**DATA PROVIDED**
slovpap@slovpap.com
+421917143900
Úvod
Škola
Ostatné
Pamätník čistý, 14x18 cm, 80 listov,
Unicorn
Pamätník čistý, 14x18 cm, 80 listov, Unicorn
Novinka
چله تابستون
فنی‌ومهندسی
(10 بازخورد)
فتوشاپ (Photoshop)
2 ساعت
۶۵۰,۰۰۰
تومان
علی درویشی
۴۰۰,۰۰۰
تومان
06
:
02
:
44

...

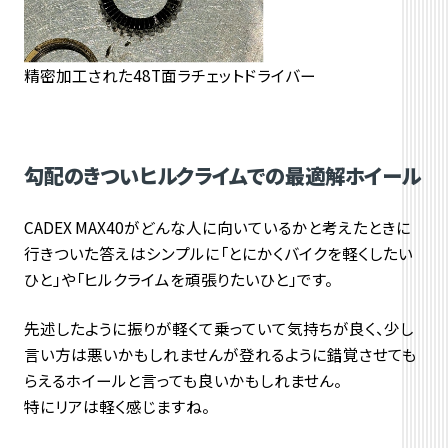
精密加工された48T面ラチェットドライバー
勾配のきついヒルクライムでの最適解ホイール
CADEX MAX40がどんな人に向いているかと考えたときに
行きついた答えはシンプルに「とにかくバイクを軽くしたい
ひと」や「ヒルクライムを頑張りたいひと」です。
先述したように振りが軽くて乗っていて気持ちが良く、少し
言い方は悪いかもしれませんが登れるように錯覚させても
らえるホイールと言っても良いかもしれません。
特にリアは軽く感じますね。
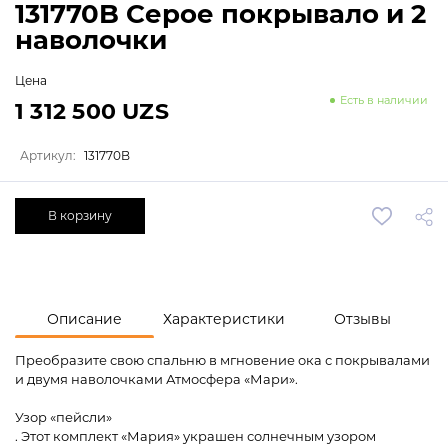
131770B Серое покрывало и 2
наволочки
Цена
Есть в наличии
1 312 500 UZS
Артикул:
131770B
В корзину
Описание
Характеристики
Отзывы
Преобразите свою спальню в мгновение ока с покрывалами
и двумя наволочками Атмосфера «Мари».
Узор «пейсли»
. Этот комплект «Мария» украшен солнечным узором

...

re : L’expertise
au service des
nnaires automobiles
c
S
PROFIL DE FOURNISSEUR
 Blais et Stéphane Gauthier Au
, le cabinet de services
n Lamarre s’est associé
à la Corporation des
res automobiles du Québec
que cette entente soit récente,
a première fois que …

**WHAT THE TASK ASKS**
Beginning with the line above that contains "re : L’expertise", copy each line exactly up to and including the line that contains "a première fois que …", and go no further.

**ANSWER FOR THIS EXERCISE**
re : L’expertise
au service des
nnaires automobiles
c
S
PROFIL DE FOURNISSEUR
 Blais et Stéphane Gauthier Au
, le cabinet de services
n Lamarre s’est associé
à la Corporation des
res automobiles du Québec
que cette entente soit récente,
a première fois que …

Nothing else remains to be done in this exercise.